Comme attendu, Raoul Béteille se montre très critique à l’égard des réformes du ministre de la Justice, Pierre Méhaignerie, garde des Sceaux de 1993 à 1995, partisan de peines alternatives à la prison. Persuadé que ce n’est pas la sanction qui est criminogène mais l’absence de sanction, l’élu de la Seine-Saint-Denis aime à répéter que pour vider les prisons, il faut préalablement les remplir car « le repoussoir carcéral est la meilleure des préventions ». Selon lui, l’impunité généralisée dont bénéficieraient notamment les jeunes délinquants les conforterait dans la criminalité. Alors que le garde des Sceaux de l’époque penche pour des transactions financières susceptibles de libérer des places de prison, Raoul Béteille refuse de transiger avec un ordre public qui à ses yeux ne se marchande pas. Au Palais-Bourbon, il proclame qu’il faut réformer l’ordonnance de 1945 relative à l’enfance délinquante et dépose en ce sens une proposition de loi en mars 1996 (nouvelles procédures de comparution immédiate, de citation directe et de détention provisoire en cas d’infraction commise par un mineur de plus de treize ans), qui est rejetée. En 1996, le nouveau garde des Sceaux, Jacques Toubon, recommande vivement à la majorité de ne pas suivre la ligne trop répressive du député de la Seine-Saint-Denis.

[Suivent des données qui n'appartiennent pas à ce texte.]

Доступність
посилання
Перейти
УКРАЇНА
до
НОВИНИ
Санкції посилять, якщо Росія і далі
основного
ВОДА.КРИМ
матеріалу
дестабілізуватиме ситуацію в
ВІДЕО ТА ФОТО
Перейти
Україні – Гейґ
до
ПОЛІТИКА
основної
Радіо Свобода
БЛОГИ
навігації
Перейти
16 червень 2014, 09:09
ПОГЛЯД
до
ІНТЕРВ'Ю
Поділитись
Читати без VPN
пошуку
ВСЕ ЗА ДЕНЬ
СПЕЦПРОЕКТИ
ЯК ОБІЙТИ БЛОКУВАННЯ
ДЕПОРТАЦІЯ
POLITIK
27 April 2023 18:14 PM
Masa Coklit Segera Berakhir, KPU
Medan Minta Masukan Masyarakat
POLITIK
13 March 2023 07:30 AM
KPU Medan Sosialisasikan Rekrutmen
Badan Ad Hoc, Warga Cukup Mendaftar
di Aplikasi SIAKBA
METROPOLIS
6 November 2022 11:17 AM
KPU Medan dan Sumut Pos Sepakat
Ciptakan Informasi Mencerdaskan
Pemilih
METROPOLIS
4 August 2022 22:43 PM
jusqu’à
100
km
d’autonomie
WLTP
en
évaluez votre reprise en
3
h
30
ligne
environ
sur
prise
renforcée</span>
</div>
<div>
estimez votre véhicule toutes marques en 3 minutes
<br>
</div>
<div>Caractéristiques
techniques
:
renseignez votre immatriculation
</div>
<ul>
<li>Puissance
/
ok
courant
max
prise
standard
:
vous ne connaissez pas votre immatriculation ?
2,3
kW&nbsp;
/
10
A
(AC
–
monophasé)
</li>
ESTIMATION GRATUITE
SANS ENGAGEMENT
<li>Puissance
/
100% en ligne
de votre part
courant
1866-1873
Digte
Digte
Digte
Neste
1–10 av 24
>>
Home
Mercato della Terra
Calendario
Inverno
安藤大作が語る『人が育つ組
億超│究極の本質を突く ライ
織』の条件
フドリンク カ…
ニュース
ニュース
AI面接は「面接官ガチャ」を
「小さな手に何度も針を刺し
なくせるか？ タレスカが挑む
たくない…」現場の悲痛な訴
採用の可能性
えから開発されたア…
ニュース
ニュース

Candidat à sa réélection dans la même circonscription de la Seine-Saint-Denis en 1997, le RPR Raoul Béteille est battu dès le premier tour en ne totalisant que 18,6 % des suffrages exprimés. Au second tour, le socialiste Bruno Le Roux s’impose facilement face au candidat FN François-Xavier Sidos avec 68 % des voix. De 1995 à 1997, Raoul Béteille siège au conseil municipal d’Epinay-sur-Seine parmi les élus d’opposition. Il continue toutefois de s’engager politiquement au sein du Mouvement initiative et liberté (MIL), une formation satellite du RPR, très marquée à droite et qui abrita après sa fondation en 1981 de nombreux anciens du Service d’action civique (SAC) -dissout en 1982-, à commencer par son ancien responsable, Pierre Debizet. L’ancien député de la Seine-Saint-Denis préside le MIL de 1984 à 2008. Au sein de ce mouvement profondément anticommuniste et très lié à l’UNI, Raoul Béteille retrouve Alain Peyrefitte et plus généralement de nombreux anciens responsables de droite (Jacques Foccart, Robert Galley, Yves Guéna, Pierre Messmer, Robert Pandraud, Maurice Schumann…) farouchement opposés au nouveau gouvernement socialiste et désireux d’engager une offensive idéologique contre la gauche. En plus d’être une officine de propagande et de jouer à l’occasion le service d’ordre supplétif du RPR, le MIL, avec sa ligne gaulliste très conservatrice, permet au parti gaulliste de limiter la fuite de sa frange droitière vers le Front national. L’organisation soutient Jacques Chirac lors de l’élection présidentielle de 1995.

Très présent dans les médias où il dresse volontiers le procès de ce qu’il appelle un « droit-de-l’hommisme à l’envers », qui amènerait la société « à protéger les assassins, les tortionnaires d’enfants et de vieillards, les tueurs de gendarmes, de policiers et de convoyeurs de fonds » (Le Figaro, 28 décembre 2001), Raoul Béteille rassemble en 2001 ses conceptions de la justice dans un ouvrage publié aux éditions François-Xavier de Guibert, De l’Injustice. Dans ce livre très critique sur le fonctionnement de la justice en France, l’ancien député dénonce les évolutions de l’institution judiciaire (disparition du lien hiérarchique entre le ministère de la Justice et les parquets, suppression du juge d’instruction, nouvelle procédure d’appel pour les verdicts d’assises…). Il insiste également sur les problèmes créés par la dualité de juridictions (administratives et judiciaires, Conseil d’Etat et Cour de cassation), une dualité préjudiciable, selon lui, au citoyen qui, trop souvent, ne sait pas devant qui il doit engager un procès. En 2002, il reçoit pour cet ouvrage le prix Saintour de l’Académie des sciences morales et politiques.

Raoul Béteille décède le 18 avril 2015. Commandeur de la Légion d’honneur, il était officier de l’ordre national du Mérite et chevalier des Palmes académiques.